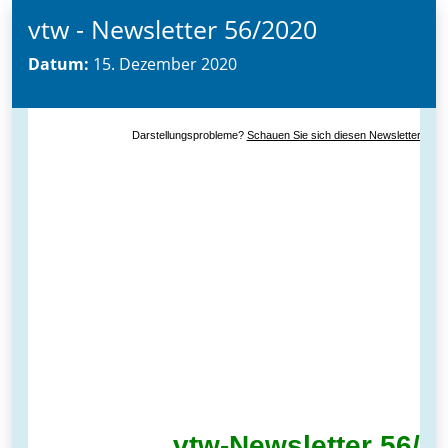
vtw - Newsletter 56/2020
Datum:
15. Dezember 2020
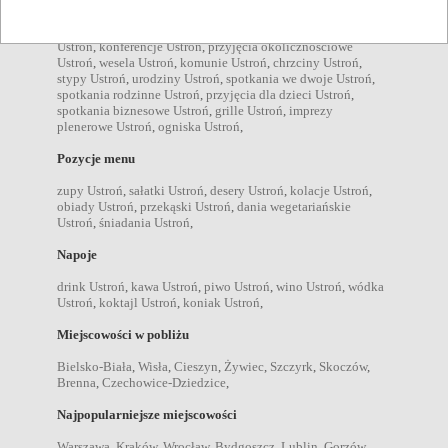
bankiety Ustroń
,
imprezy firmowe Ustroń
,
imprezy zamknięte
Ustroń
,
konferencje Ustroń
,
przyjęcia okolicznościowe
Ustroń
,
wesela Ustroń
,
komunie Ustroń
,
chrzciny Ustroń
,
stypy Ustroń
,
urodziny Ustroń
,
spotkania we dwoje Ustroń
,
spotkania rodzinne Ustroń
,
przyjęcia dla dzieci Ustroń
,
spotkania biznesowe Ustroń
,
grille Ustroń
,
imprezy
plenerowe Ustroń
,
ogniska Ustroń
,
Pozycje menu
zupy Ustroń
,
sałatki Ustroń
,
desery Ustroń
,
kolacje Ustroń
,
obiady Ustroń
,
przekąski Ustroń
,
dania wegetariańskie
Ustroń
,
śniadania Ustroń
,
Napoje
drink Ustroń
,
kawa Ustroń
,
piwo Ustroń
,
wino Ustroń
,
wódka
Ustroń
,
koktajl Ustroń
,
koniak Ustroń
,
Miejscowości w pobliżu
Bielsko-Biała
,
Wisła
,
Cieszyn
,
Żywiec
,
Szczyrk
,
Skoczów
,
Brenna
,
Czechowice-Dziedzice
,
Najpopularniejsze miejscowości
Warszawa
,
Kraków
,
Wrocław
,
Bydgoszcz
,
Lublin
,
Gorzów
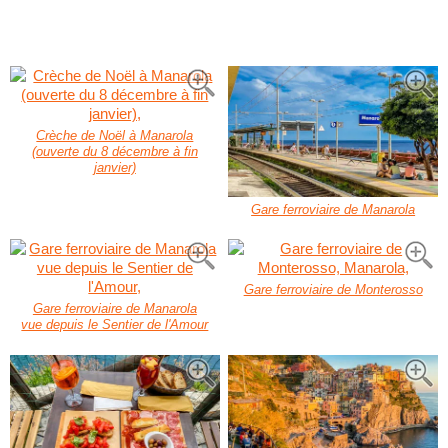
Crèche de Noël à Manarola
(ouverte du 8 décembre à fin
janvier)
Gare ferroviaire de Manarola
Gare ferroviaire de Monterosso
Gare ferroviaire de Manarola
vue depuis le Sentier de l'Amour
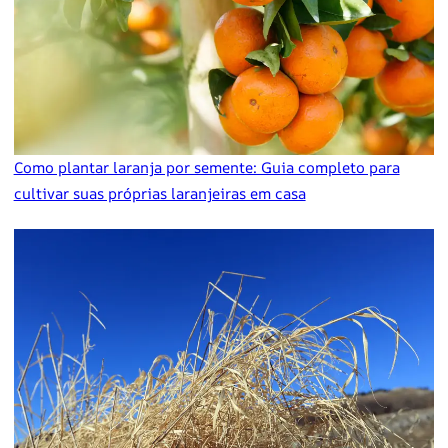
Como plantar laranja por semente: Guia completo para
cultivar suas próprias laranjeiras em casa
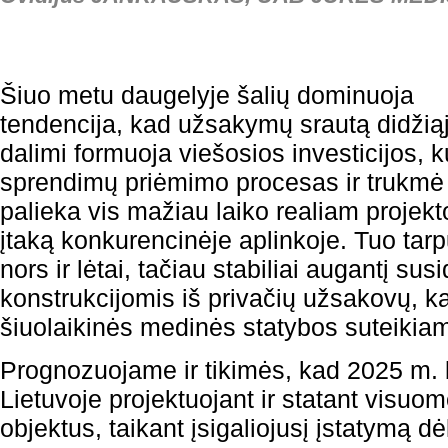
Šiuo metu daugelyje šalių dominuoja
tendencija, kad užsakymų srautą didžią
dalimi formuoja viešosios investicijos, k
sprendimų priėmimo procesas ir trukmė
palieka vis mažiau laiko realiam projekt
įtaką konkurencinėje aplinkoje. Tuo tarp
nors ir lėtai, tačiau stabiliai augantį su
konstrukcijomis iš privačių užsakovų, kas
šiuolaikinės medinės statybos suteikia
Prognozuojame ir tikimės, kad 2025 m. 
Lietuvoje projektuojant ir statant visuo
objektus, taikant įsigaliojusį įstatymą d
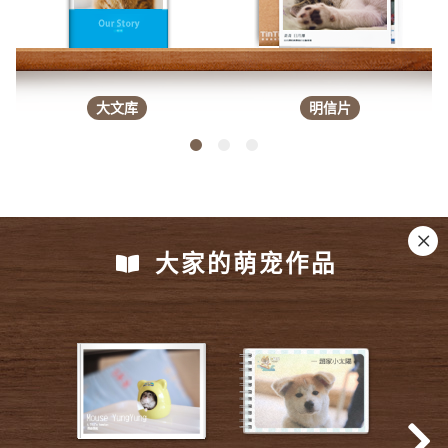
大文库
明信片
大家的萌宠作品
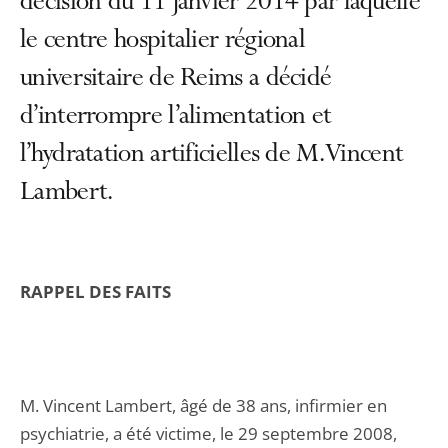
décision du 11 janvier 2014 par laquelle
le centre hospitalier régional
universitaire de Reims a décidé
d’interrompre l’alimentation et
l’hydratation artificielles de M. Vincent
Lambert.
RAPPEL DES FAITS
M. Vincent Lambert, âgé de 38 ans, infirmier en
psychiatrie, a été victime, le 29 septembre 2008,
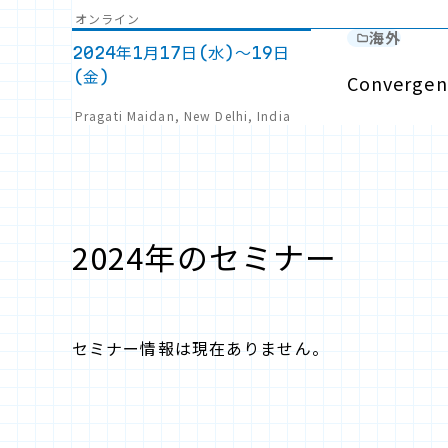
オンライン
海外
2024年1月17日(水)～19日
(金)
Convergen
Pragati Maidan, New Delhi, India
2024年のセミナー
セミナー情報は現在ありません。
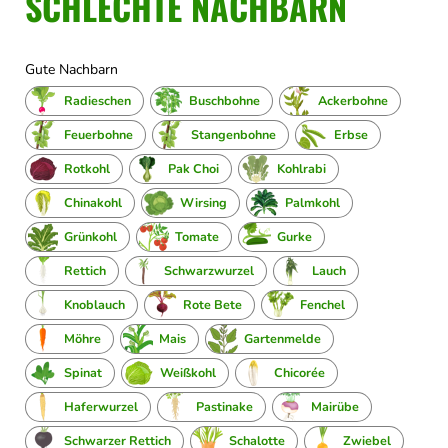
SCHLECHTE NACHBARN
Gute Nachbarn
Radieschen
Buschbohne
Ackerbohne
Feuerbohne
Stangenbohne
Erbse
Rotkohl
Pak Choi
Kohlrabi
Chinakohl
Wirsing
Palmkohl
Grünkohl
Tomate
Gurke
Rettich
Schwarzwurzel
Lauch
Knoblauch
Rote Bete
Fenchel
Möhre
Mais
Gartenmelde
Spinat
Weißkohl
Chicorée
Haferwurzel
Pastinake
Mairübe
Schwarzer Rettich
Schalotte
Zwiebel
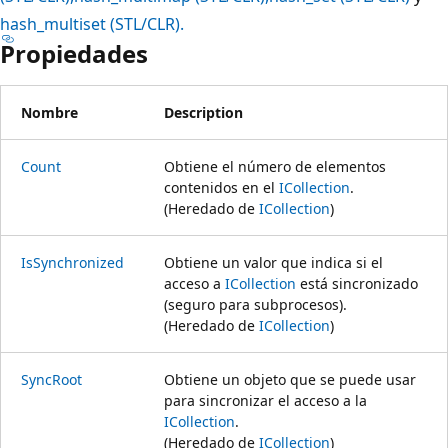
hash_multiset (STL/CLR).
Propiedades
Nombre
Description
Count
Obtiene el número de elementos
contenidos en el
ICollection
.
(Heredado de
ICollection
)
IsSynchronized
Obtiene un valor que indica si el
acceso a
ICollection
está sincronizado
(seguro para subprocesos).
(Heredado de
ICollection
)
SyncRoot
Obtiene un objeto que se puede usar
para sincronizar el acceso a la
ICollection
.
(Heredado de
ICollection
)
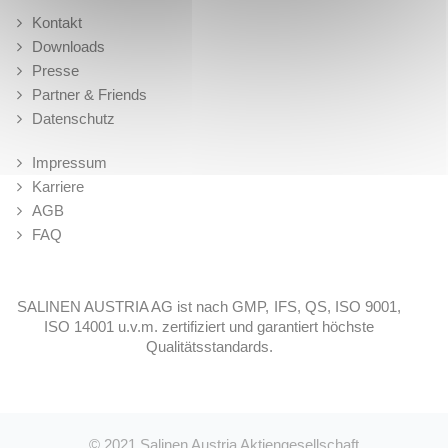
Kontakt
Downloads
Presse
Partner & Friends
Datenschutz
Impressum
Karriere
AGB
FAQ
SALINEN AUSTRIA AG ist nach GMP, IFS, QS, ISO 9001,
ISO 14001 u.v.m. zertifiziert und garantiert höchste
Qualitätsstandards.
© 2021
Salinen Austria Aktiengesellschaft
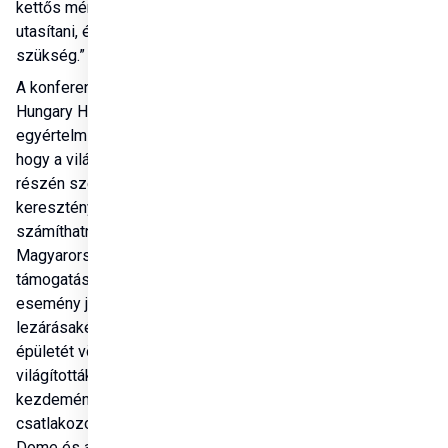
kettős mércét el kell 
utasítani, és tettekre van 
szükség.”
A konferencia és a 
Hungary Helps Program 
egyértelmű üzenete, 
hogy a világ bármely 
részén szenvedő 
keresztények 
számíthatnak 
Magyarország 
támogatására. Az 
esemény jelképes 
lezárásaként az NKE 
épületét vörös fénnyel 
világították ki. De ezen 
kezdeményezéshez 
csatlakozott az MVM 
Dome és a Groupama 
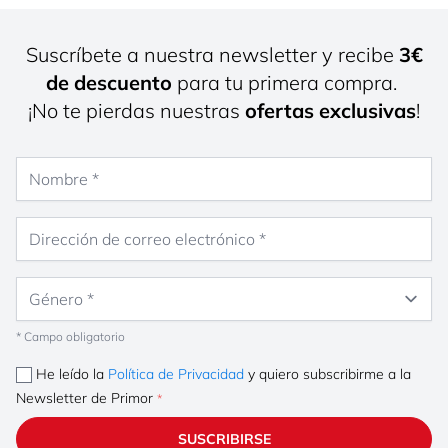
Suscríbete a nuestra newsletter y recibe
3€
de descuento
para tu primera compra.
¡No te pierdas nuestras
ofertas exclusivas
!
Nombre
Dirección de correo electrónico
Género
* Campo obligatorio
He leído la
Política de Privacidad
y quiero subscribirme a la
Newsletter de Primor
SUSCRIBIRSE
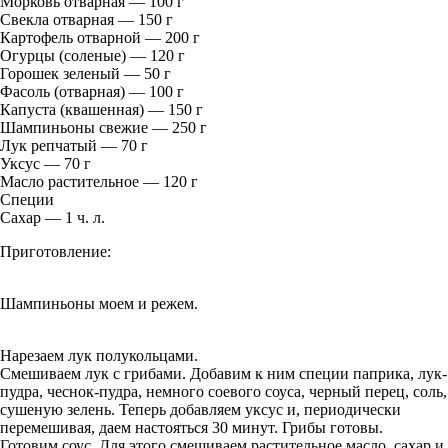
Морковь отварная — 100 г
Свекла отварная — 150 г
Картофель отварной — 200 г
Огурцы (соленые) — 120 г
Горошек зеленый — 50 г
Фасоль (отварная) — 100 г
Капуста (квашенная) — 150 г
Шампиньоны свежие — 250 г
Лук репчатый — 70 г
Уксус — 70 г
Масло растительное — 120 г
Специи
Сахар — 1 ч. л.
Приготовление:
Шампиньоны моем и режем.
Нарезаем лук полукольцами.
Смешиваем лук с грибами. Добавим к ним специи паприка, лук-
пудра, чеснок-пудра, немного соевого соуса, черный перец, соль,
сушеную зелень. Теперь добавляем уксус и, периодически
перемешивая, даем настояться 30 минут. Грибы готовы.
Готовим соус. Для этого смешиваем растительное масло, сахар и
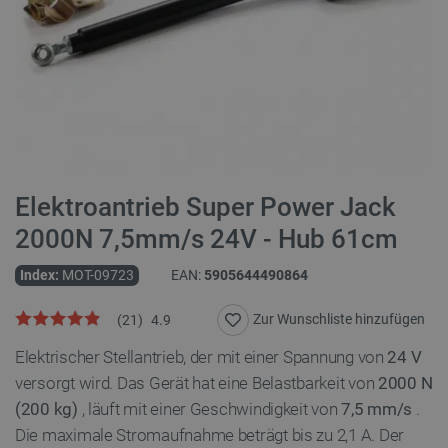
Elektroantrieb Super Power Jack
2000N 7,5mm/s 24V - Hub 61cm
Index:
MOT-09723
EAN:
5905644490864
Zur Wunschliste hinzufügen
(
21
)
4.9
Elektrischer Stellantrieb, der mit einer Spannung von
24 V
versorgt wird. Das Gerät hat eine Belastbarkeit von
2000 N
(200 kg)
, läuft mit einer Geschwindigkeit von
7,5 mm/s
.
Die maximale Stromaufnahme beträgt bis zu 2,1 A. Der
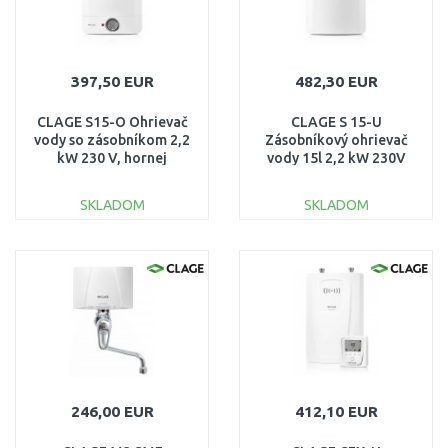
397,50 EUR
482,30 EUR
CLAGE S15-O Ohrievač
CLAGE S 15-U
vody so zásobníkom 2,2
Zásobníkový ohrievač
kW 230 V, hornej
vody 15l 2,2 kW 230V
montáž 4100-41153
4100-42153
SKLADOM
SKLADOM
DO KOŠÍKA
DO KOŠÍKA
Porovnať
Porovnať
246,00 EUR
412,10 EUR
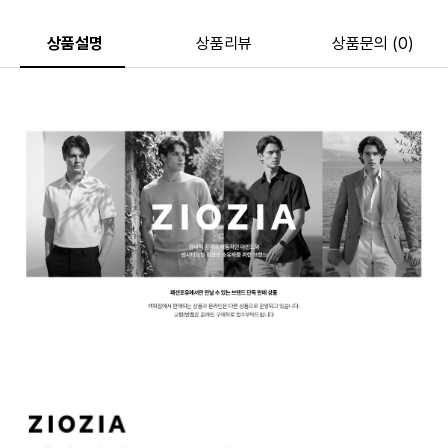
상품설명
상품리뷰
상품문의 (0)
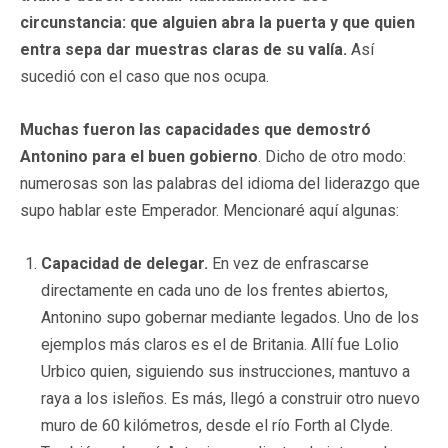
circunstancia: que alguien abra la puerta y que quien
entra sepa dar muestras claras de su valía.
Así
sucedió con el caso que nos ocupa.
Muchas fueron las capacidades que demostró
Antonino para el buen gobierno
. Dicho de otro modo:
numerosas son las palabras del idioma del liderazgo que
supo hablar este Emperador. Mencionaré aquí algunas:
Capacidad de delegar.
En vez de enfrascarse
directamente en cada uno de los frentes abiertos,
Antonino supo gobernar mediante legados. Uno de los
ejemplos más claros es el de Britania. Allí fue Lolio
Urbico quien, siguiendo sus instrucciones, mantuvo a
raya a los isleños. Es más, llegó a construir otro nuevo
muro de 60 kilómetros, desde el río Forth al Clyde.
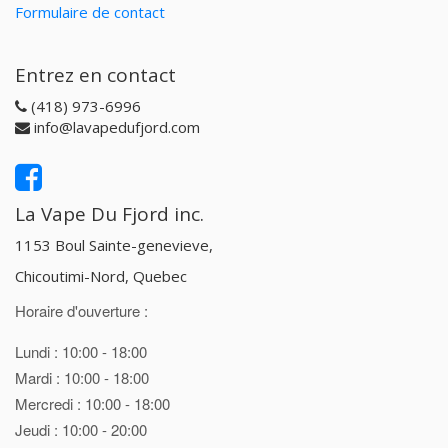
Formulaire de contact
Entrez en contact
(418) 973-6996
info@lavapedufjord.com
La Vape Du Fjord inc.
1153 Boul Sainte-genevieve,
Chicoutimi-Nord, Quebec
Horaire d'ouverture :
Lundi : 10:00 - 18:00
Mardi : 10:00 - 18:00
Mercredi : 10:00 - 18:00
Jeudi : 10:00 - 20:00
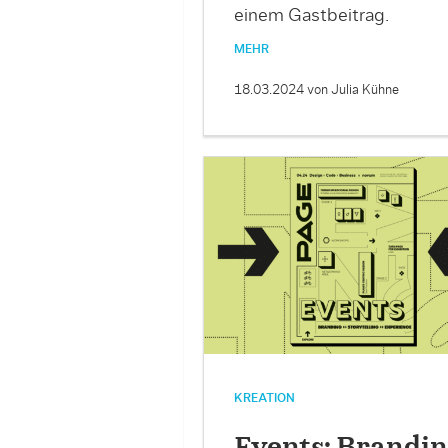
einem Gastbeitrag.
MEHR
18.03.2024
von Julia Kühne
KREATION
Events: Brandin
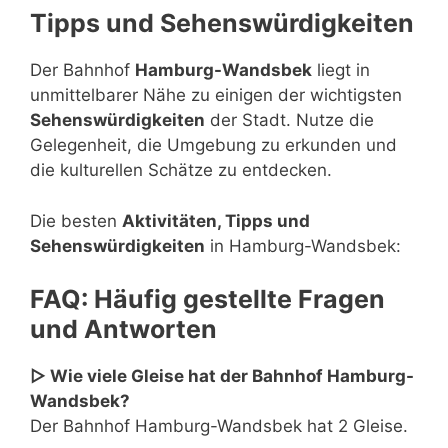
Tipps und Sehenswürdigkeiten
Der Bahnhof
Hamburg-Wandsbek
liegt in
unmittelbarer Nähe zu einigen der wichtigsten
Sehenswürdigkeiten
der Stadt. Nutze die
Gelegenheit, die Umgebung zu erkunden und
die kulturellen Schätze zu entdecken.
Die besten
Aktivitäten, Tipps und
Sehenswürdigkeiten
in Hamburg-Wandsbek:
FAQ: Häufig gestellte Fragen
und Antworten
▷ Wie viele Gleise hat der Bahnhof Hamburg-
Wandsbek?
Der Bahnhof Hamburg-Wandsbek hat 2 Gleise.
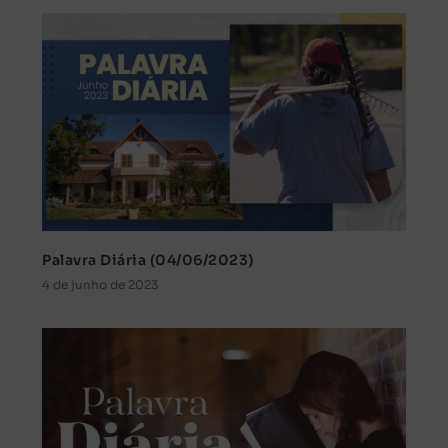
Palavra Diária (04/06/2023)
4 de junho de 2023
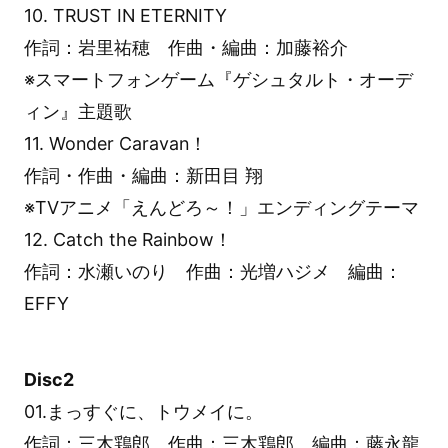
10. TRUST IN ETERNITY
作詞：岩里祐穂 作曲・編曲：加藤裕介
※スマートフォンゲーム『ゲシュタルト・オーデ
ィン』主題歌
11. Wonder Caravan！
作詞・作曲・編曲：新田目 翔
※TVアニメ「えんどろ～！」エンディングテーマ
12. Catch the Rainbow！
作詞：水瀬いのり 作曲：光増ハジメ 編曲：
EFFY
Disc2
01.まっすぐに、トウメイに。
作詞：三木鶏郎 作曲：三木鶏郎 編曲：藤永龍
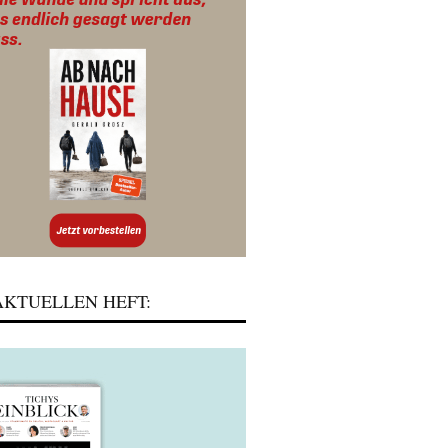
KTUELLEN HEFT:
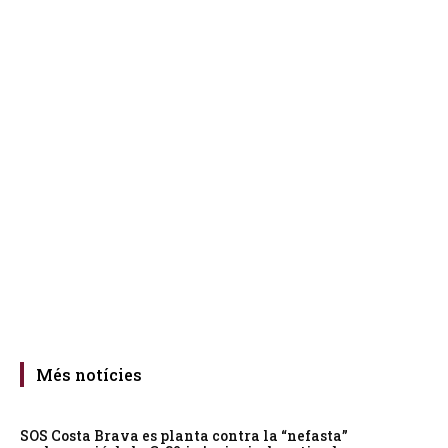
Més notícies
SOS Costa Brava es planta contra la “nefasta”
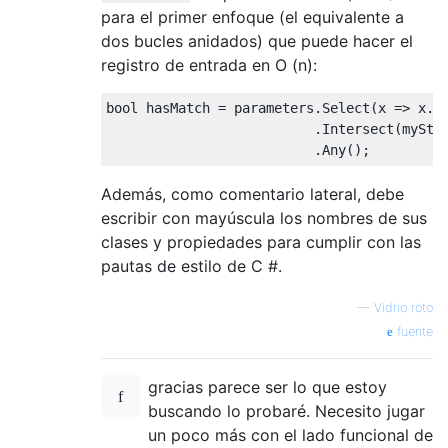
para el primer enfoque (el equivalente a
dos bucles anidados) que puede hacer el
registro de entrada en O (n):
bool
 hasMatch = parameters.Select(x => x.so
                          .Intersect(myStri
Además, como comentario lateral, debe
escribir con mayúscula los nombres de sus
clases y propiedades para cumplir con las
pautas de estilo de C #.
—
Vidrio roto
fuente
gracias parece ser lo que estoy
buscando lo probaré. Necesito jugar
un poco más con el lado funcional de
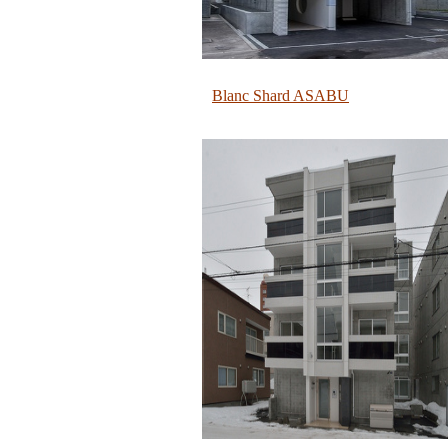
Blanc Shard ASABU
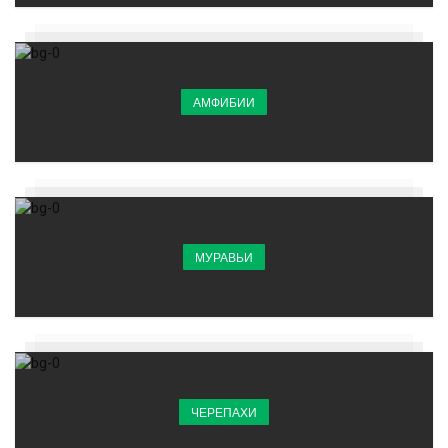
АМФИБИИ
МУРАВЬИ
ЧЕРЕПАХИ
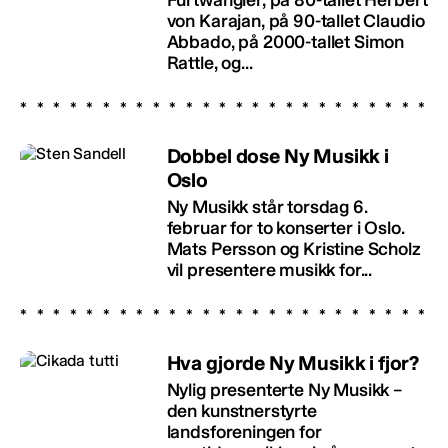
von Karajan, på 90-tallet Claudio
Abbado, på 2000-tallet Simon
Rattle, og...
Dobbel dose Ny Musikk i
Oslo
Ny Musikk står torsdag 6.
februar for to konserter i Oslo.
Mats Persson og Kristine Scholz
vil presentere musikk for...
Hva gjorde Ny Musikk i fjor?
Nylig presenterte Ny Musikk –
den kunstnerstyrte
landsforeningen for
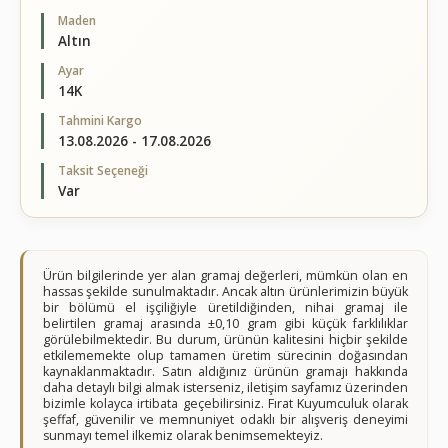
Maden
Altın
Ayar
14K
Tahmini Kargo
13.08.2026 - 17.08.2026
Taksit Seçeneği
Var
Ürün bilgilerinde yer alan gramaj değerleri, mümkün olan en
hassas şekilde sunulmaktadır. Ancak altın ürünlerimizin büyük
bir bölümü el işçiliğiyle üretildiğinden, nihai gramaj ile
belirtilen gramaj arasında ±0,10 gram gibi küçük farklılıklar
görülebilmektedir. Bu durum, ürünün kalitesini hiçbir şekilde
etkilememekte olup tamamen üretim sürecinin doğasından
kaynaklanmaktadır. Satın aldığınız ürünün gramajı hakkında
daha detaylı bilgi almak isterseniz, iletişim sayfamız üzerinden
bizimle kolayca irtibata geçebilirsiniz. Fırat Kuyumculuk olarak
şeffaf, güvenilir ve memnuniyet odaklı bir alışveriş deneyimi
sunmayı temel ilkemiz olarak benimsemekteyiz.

○ ○ ○

# [Exercise goal]
From the records above, extract the lines from the one holding "Dicho de otro" through the one holding "4 de junho de 2023", word for word; omit the pictures.

# [Response to the exercise]
. Dicho de otro modo:
numerosas son las palabras del idioma del liderazgo que
supo hablar este Emperador. Mencionaré aquí algunas:
Capacidad de delegar.
En vez de enfrascarse
directamente en cada uno de los frentes abiertos,
Antonino supo gobernar mediante legados. Uno de los
ejemplos más claros es el de Britania. Allí fue Lolio
Urbico quien, siguiendo sus instrucciones, mantuvo a
raya a los isleños. Es más, llegó a construir otro nuevo
muro de 60 kilómetros, desde el río Forth al Clyde.
Formulaire de contact
Entrez en contact
(418) 973-6996
info@lavapedufjord.com
La Vape Du Fjord inc.
1153 Boul Sainte-genevieve,
Chicoutimi-Nord, Quebec
Horaire d'ouverture :
Lundi : 10:00 - 18:00
Mardi : 10:00 - 18:00
Mercredi : 10:00 - 18:00
Jeudi : 10:00 - 20:00
einem Gastbeitrag.
MEHR
18.03.2024
von Julia Kühne
KREATION
Events: Brandin
Tipps und Sehenswürdigkeiten
Der Bahnhof
Hamburg-Wandsbek
liegt in
unmittelbarer Nähe zu einigen der wichtigsten
Sehenswürdigkeiten
der Stadt. Nutze die
Gelegenheit, die Umgebung zu erkunden und
die kulturellen Schätze zu entdecken.
Die besten
Aktivitäten, Tipps und
Sehenswürdigkeiten
in Hamburg-Wandsbek:
FAQ: Häufig gestellte Fragen
und Antworten
▷ Wie viele Gleise hat der Bahnhof Hamburg-
Wandsbek?
Der Bahnhof Hamburg-Wandsbek hat 2 Gleise.
Palavra Diária (04/06/2023)
4 de junho de 2023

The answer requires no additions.